Transcribe exactly, please, the line bearing "ядерному взрыву. Этот вариант был г" and all later lines through the end of the records, with the pictures left out.

*** Data to examine Section Begins ***

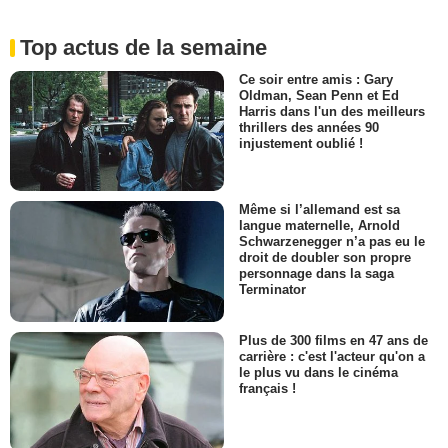
Top actus de la semaine
Ce soir entre amis : Gary
Oldman, Sean Penn et Ed
Harris dans l'un des meilleurs
thrillers des années 90
injustement oublié !
Même si l’allemand est sa
langue maternelle, Arnold
Schwarzenegger n’a pas eu le
droit de doubler son propre
personnage dans la saga
Terminator
Plus de 300 films en 47 ans de
carrière : c'est l'acteur qu'on a
le plus vu dans le cinéma
français !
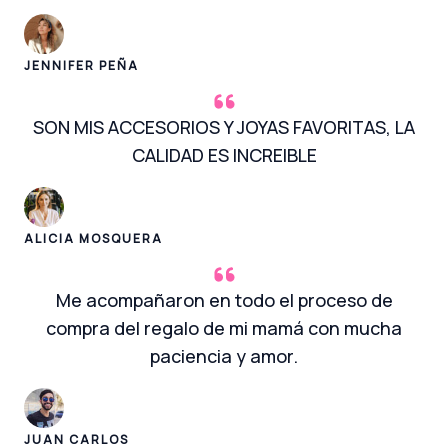
JENNIFER PEÑA
SON MIS ACCESORIOS Y JOYAS FAVORITAS, LA
CALIDAD ES INCREIBLE
ALICIA MOSQUERA
Me acompañaron en todo el proceso de
compra del regalo de mi mamá con mucha
paciencia y amor.
JUAN CARLOS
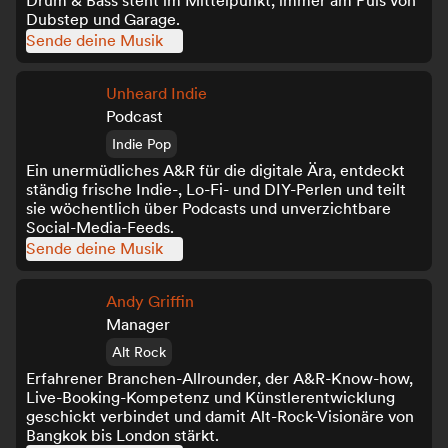
Drum & Bass steht im Mittelpunkt, immer am Puls von
Dubstep und Garage.
Sende deine Musik
Unheard Indie
Podcast
Indie Pop
Ein unermüdliches A&R für die digitale Ära, entdeckt
ständig frische Indie-, Lo-Fi- und DIY-Perlen und teilt
sie wöchentlich über Podcasts und unverzichtbare
Social-Media-Feeds.
Sende deine Musik
Andy Griffin
Manager
Alt Rock
Erfahrener Branchen-Allrounder, der A&R-Know-how,
Live-Booking-Kompetenz und Künstlerentwicklung
geschickt verbindet und damit Alt-Rock-Visionäre von
Bangkok bis London stärkt.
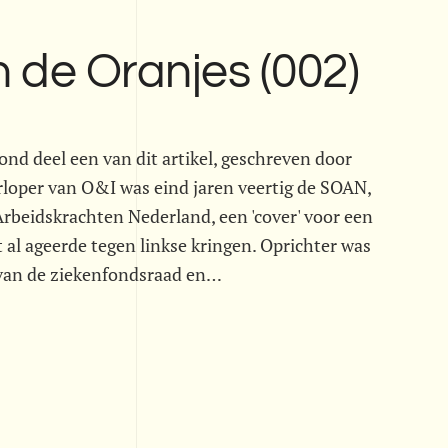
n de Oranjes (002)
tond deel een van dit artikel, geschreven door
loper van O&I was eind jaren veertig de SOAN,
Arbeidskrachten Nederland, een 'cover' voor een
 al ageerde tegen linkse kringen. Oprichter was
er van de ziekenfondsraad en…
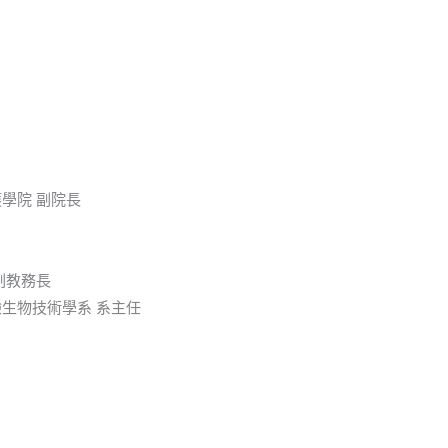
學院 副院長
副教務長
生物技術學系 系主任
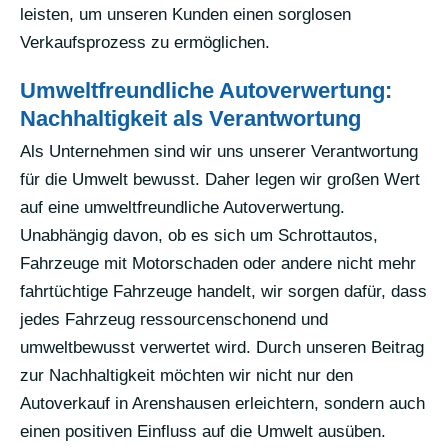
leisten, um unseren Kunden einen sorglosen
Verkaufsprozess zu ermöglichen.
Umweltfreundliche Autoverwertung:
Nachhaltigkeit als Verantwortung
Als Unternehmen sind wir uns unserer Verantwortung
für die Umwelt bewusst. Daher legen wir großen Wert
auf eine umweltfreundliche Autoverwertung.
Unabhängig davon, ob es sich um Schrottautos,
Fahrzeuge mit Motorschaden oder andere nicht mehr
fahrtüchtige Fahrzeuge handelt, wir sorgen dafür, dass
jedes Fahrzeug ressourcenschonend und
umweltbewusst verwertet wird. Durch unseren Beitrag
zur Nachhaltigkeit möchten wir nicht nur den
Autoverkauf in Arenshausen erleichtern, sondern auch
einen positiven Einfluss auf die Umwelt ausüben.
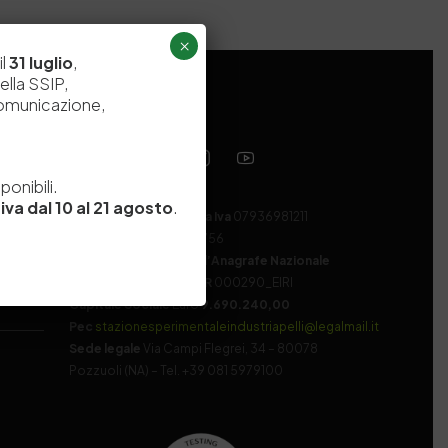
×
il
31 luglio
,
ella SSIP,
comunicazione,
e
onibili.
iva dal 10 al 21 agosto
.
Codice fiscale e Partita Iva
07936981211
Iscrizione REA
NA 920756
Codice di iscrizione all’Anagrafe Nazionale
delle Ricerche del MIUR
000290_EIRI
Capitale Sociale
Euro
9.690.240,00
Pec
stazionesperimentaleindustriapelli@legalmail.it
Sede legale
Via Campi Flegrei, 34 – 80078
Pozzuoli (NA) – Tel. +39 081 5979100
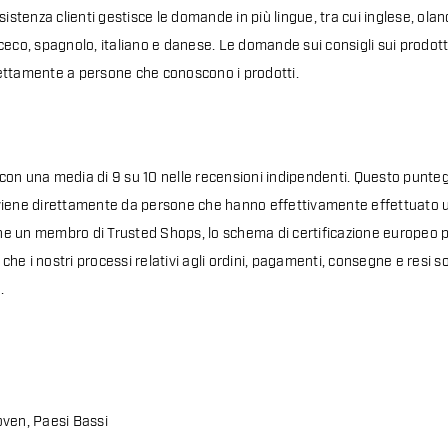
sistenza clienti gestisce le domande in più lingue, tra cui inglese, ola
eco, spagnolo, italiano e danese. Le domande sui consigli sui prodotti,
ettamente a persone che conoscono i prodotti.
no con una media di 9 su 10 nelle recensioni indipendenti. Questo punt
viene direttamente da persone che hanno effettivamente effettuato u
 un membro di Trusted Shops, lo schema di certificazione europeo per
a che i nostri processi relativi agli ordini, pagamenti, consegne e resi s
.
oven, Paesi Bassi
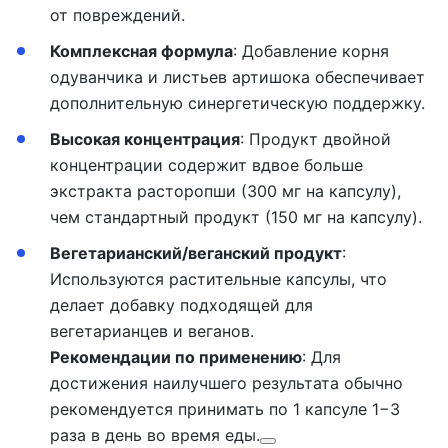
от повреждений.
Комплексная формула
:
Добавление корня
одуванчика и листьев артишока обеспечивает
дополнительную синергетическую поддержку.
Высокая концентрация
:
Продукт двойной
концентрации содержит вдвое больше
экстракта расторопши (300 мг на капсулу),
чем стандартный продукт (150 мг на капсулу).
Вегетарианский/веганский продукт
:
Используются растительные капсулы, что
делает добавку подходящей для
вегетарианцев и веганов.
Рекомендации по применению
:
Для
достижения наилучшего результата обычно
рекомендуется принимать по 1 капсуле 1−3
раза в день во время еды.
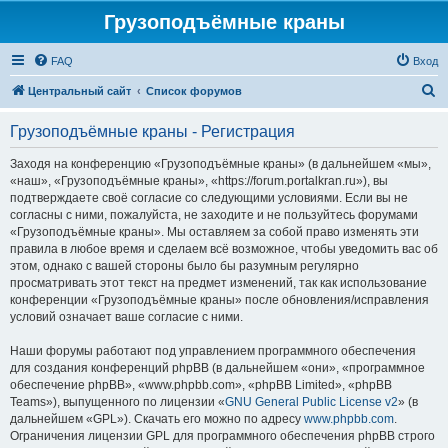
Грузоподъёмные краны
FAQ
Вход
П
Центральный сайт
Список форумов
о
Грузоподъёмные краны - Регистрация
и
с
Заходя на конференцию «Грузоподъёмные краны» (в дальнейшем «мы»,
«наш», «Грузоподъёмные краны», «https://forum.portalkran.ru»), вы
к
подтверждаете своё согласие со следующими условиями. Если вы не
согласны с ними, пожалуйста, не заходите и не пользуйтесь форумами
«Грузоподъёмные краны». Мы оставляем за собой право изменять эти
правила в любое время и сделаем всё возможное, чтобы уведомить вас об
этом, однако с вашей стороны было бы разумным регулярно
просматривать этот текст на предмет изменений, так как использование
конференции «Грузоподъёмные краны» после обновления/исправления
условий означает ваше согласие с ними.
Наши форумы работают под управлением программного обеспечения
для создания конференций phpBB (в дальнейшем «они», «программное
обеспечение phpBB», «www.phpbb.com», «phpBB Limited», «phpBB
Teams»), выпущенного по лицензии «
GNU General Public License v2
» (в
дальнейшем «GPL»). Скачать его можно по адресу
www.phpbb.com
.
Ограничения лицензии GPL для программного обеспечения phpBB строго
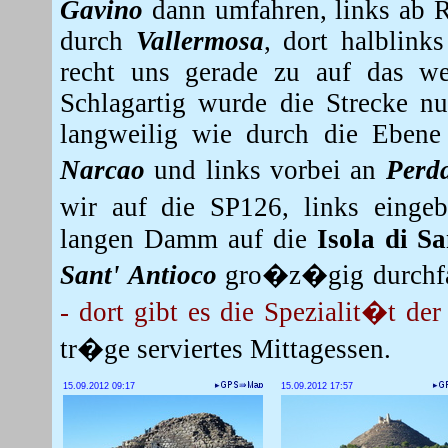
Gavino
dann umfahren, links ab 
durch
Vallermosa
, dort halblin
recht uns gerade zu auf das we
Schlagartig wurde die Strecke 
langweilig wie durch die Ebene
Narcao
und links vorbei an
Perd
wir auf die SP126, links eing
langen Damm auf die
Isola di Sa
Sant' Antioco
gro�z�gig durchfahr
- dort gibt es die Spezialit�t de
tr�ge serviertes Mittagessen.
15.09.2012 09:17
15.09.2012 17:57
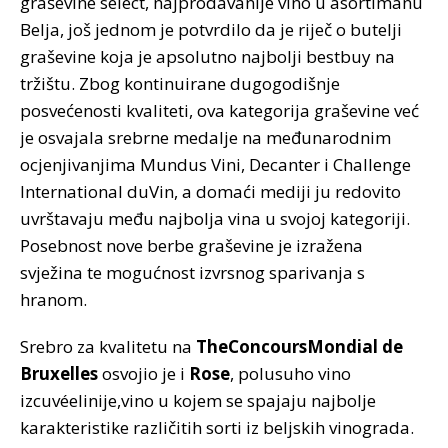
graševine select, najprodavanije vino u asortimanu
Belja, još jednom je potvrdilo da je riječ o butelji
graševine koja je apsolutno najbolji bestbuy na
tržištu. Zbog kontinuirane dugogodišnje
posvećenosti kvaliteti, ova kategorija graševine već
je osvajala srebrne medalje na međunarodnim
ocjenjivanjima Mundus Vini, Decanter i Challenge
International duVin, a domaći mediji ju redovito
uvrštavaju među najbolja vina u svojoj kategoriji.
Posebnost nove berbe graševine je izražena
svježina te mogućnost izvrsnog sparivanja s
hranom.
Srebro za kvalitetu na
TheConcoursMondial de
Bruxelles
osvojio je i
Rose
, polusuho vino
izcuvéelinije,vino u kojem se spajaju najbolje
karakteristike različitih sorti iz beljskih vinograda.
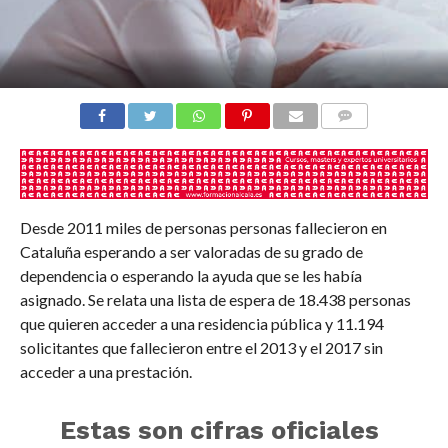
COMENTARIOS
Desde 2011 miles de personas personas fallecieron en
Cataluña esperando a ser valoradas de su grado de
dependencia o esperando la ayuda que se les había
asignado. Se relata una lista de espera de 18.438 personas
que quieren acceder a una residencia pública y 11.194
solicitantes que fallecieron entre el 2013 y el 2017 sin
acceder a una prestación.
Estas son cifras oficiales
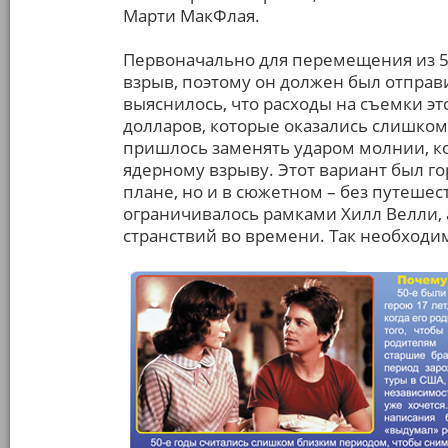
Марти МакФлая.
Первоначально для перемещения из 5
взрыв, поэтому он должен был отправ
выяснилось, что расходы на съемки эт
долларов, которые оказались слишком
пришлось заменять ударом молнии, к
ядерному взрыву. Этот вариант был г
плане, но и в сюжетном – без путеше
ограничивалось рамками Хилл Велли, 
странствий во времени. Так необходи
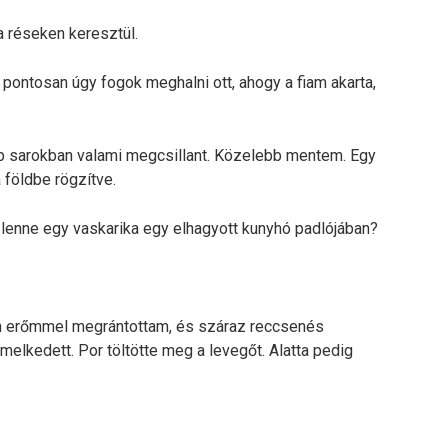
a réseken keresztül.
pontosan úgy fogok meghalni ott, ahogy a fiam akarta,
bb sarokban valami megcsillant. Közelebb mentem. Egy
 földbe rögzítve.
t lenne egy vaskarika egy elhagyott kunyhó padlójában?
n erőmmel megrántottam, és száraz reccsenés
melkedett. Por töltötte meg a levegőt. Alatta pedig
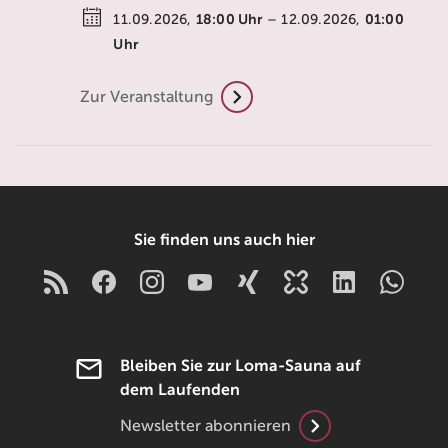
18:00
Uhr
01:00
11.09.2026,
– 12.09.2026,
Uhr
Zur Veranstaltung
Sie finden uns auch hier
Bleiben Sie zur Loma-Sauna auf
dem Laufenden
Newsletter abonnieren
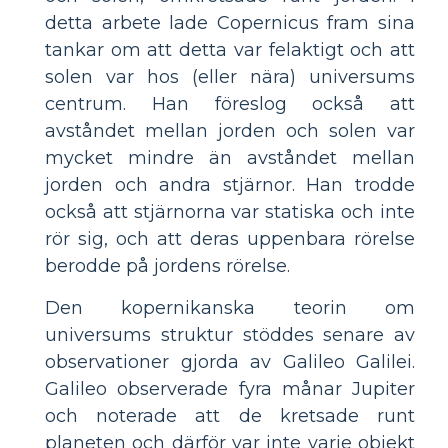
detta arbete lade Copernicus fram sina
tankar om att detta var felaktigt och att
solen var hos (eller nära) universums
centrum. Han föreslog också att
avståndet mellan jorden och solen var
mycket mindre än avståndet mellan
jorden och andra stjärnor. Han trodde
också att stjärnorna var statiska och inte
rör sig, och att deras uppenbara rörelse
berodde på jordens rörelse.
Den kopernikanska teorin om
universums struktur stöddes senare av
observationer gjorda av Galileo Galilei.
Galileo observerade fyra månar Jupiter
och noterade att de kretsade runt
planeten och därför var inte varje objekt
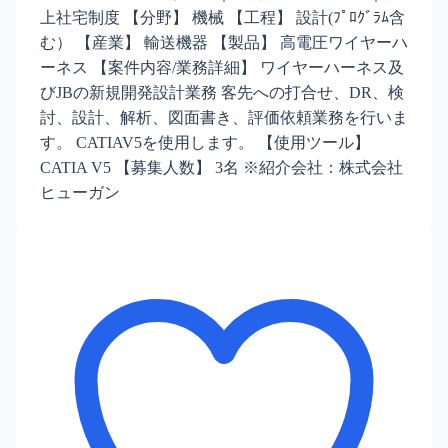
上社宅制度 【分野】 機械 【工程】 設計(ﾌﾟﾛｸﾞﾗﾑ含
む） 【産業】 輸送機器 【製品】 高電圧ワイヤーハ
ーネス 【案件内容/業務詳細】 ワイヤーハーネス及
びJBの新規開発設計業務 客先への打合せ、DR、検
討、設計、解析、図面書き、評価依頼業務を行いま
す。 CATIAV5を使用します。 【使用ツール】
CATIA V5 【募集人数】 3名 ※紹介会社：株式会社
ヒューガン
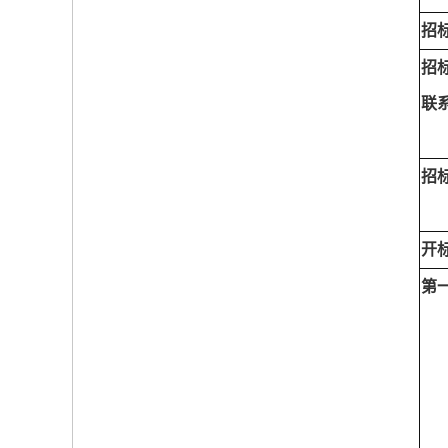
招
招
联
招
开
第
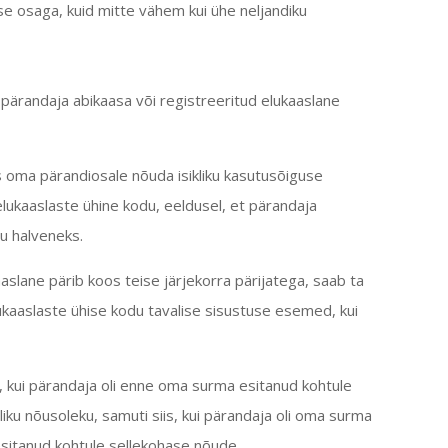
se osaga, kuid mitte vähem kui ühe neljandiku
b pärandaja abikaasa või
registreeritud elukaaslane
ks oma pärandiosale nõuda isikliku kasutusõiguse
 elukaaslaste
ühine kodu, eeldusel, et pärandaja
tu halveneks.
aaslane
pärib koos teise järjekorra pärijatega, saab ta
lukaaslaste
ühise kodu tavalise sisustuse esemed, kui
e, kui pärandaja oli enne oma surma esitanud kohtule
liku nõusoleku, samuti siis, kui pärandaja oli oma surma
esitanud kohtule sellekohase nõude.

*** Data to examine Section Ends ***

- Answer section -
ядерному взрыву. Этот вариант был г
плане, но и в сюжетном – без путеше
ограничивалось рамками Хилл Велли, 
странствий во времени. Так необходи
a réseken keresztül.
pontosan úgy fogok meghalni ott, ahogy a fiam akarta,
bb sarokban valami megcsillant. Közelebb mentem. Egy
 földbe rögzítve.
t lenne egy vaskarika egy elhagyott kunyhó padlójában?
n erőmmel megrántottam, és száraz reccsenés
melkedett. Por töltötte meg a levegőt. Alatta pedig
18:00
Uhr
01:00
11.09.2026,
– 12.09.2026,
Uhr
Zur Veranstaltung
Sie finden uns auch hier
Bleiben Sie zur Loma-Sauna auf
dem Laufenden
Newsletter abonnieren
detta arbete lade Copernicus fram sina
tankar om att detta var felaktigt och att
solen var hos (eller nära) universums
centrum. Han föreslog också att
avståndet mellan jorden och solen var
mycket mindre än avståndet mellan
jorden och andra stjärnor. Han trodde
också att stjärnorna var statiska och inte
rör sig, och att deras uppenbara rörelse
berodde på jordens rörelse.
Den kopernikanska teorin om
universums struktur stöddes senare av
observationer gjorda av Galileo Galilei.
Galileo observerade fyra månar Jupiter
och noterade att de kretsade runt
planeten och därför var inte varje objekt
上社宅制度 【分野】 機械 【工程】 設計(ﾌﾟﾛｸﾞﾗﾑ含
む） 【産業】 輸送機器 【製品】 高電圧ワイヤーハ
ーネス 【案件内容/業務詳細】 ワイヤーハーネス及
びJBの新規開発設計業務 客先への打合せ、DR、検
討、設計、解析、図面書き、評価依頼業務を行いま
す。 CATIAV5を使用します。 【使用ツール】
CATIA V5 【募集人数】 3名 ※紹介会社：株式会社
ヒューガン
招
招
联
招
开
第
se osaga, kuid mitte vähem kui ühe neljandiku
b pärandaja abikaasa või
registreeritud elukaaslane
ks oma pärandiosale nõuda isikliku kasutusõiguse
 elukaaslaste
ühine kodu, eeldusel, et pärandaja
tu halveneks.
aaslane
pärib koos teise järjekorra pärijatega, saab ta
lukaaslaste
ühise kodu tavalise sisustuse esemed, kui
e, kui pärandaja oli enne oma surma esitanud kohtule
liku nõusoleku, samuti siis, kui pärandaja oli oma surma
esitanud kohtule sellekohase nõude.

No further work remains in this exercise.